L’Orchestre de Paris et son chef estonien Paavo Järvi sont
incontestablement de ceux-là. Directeur musical depuis 2010, Järvi a
imposé sa pâte sonore à une formation qui a
beaucoup progressé : direction tranchante, variété des climats et
relecture personnelle sont toujours au rendez-vous. Ainsi, aucune des
difficultés techniques de la
Symphonie nº 1 d’Enescu, ici interprétée (2), n’échappe à
ces artistes vivement applaudis. On pourra regretter néanmoins le
caractère systématique des options choisies
par Järvi, notamment des variations de tempo artificielles
(accélération dans les mouvements rapides et lyriques qui contraste avec
la modération accentuée des passages lents). Ce canevas
appliqué à chaque interprétation corsète quelque peu l’émotion,
mais libère un souffle glacial très impressionnant, la Symphonie nº 5 de Prokofiev ressemblant ainsi
étrangement à la 2e (dite « de fer et d’acier »).
Un héros national
Mais l’un des sommets de ce festival a été atteint lors du récital
intense du grand pianiste Radu Lupu, venu interpréter deux sonates de
Schubert, son compositeur de prédilection.

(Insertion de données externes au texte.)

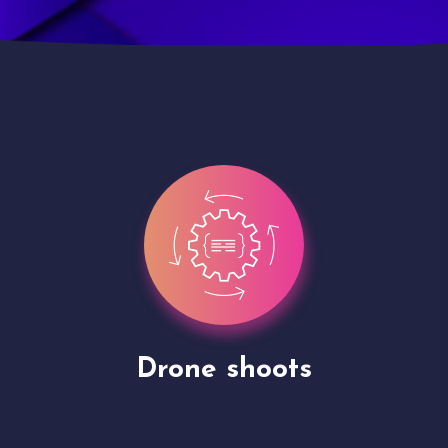
Site Presentation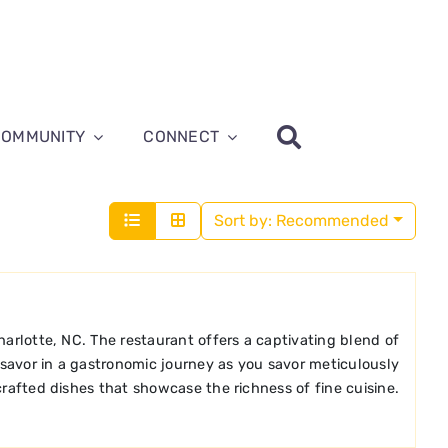
COMMUNITY
CONNECT
Sort by:
Recommended
harlotte, NC. The restaurant offers a captivating blend of
 savor in a gastronomic journey as you savor meticulously
crafted dishes that showcase the richness of fine cuisine.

Imaginez la salle de 800 places de l’Athénée roumain, dans le cœur
historique de Bucarest, emplie à craquer avec ses allées qui exhalent
une nervosité fébrile dans l’attente du héros
national. Sa barbe désormais totalement blanche rehaussant plus
encore ses faux airs de patriarche orthodoxe, le célèbre pianiste
s’avance et salue la foule déjà conquise. Pendant que les
premières notes résonnent dans la salle circulaire au charme
unique, le félin confirme qu’il n’a rien perdu de sa superbe, se jouant
aisément des difficultés techniques avec cette respiration
sereine si caractéristique. Le piano semble délicatement caressé
pour obtenir des phrasés subtils et inattendus, qui nimbent la musique
de Schubert d’une grâce et d’une poésie sans cesse
revisitées.
Près de la scène par l’effet d’un retard impromptu, il m’est donné
de savourer ce moment debout, tourné vers la salle recueillie. Comme
dans l’ouverture
de la Flûte enchantée de Mozart filmée
par le cinéaste suédois Ingmar Bergman, mon regard vagabonde et se porte
alternativement sur chaque
personne, jusqu’à trouver le visage rayonnant d’une vieille dame
ivre de félicité face aux délices du maître. Troublant bonheur physique
partagé entre deux êtres qui savent que ces
instants rares se goûtent sans modération.
(1) Reconvertie en musée et qui accueille en ce moment une exposition fêtant les 100 ans de la naissance du chef d’orchestre roumain Constantin Silvestri (1913-1969). En début d’année, E.M.I. avait déjà édité un opportun coffret des enregistrements symphoniques (hors concertos) du maître, tandis que l’institut culturel et l’ambassade de Roumanie rendent hommage à Silvestri lors d’un concert en la salle Byzantine du magnifique palais de Béhague (VIIe arrondissement), le lundi 16 septembre 2013.
(2) On regrette le manque d’audace des programmateurs de la Salle Pleyel à Paris qui ne saisissent pas l’occasion de faire jouer cette œuvre lors des deux concerts parisiens des 23 et 24 octobre 2013. Comme à Bucarest, la Symphonie nº 5 de Prokofiev y sera en effet interprétée, mais accompagnée cette fois de l’ouverture Rouslan et Ludmilla de Glinka puis du Concerto pour piano nº 1 de Tchaïkovski.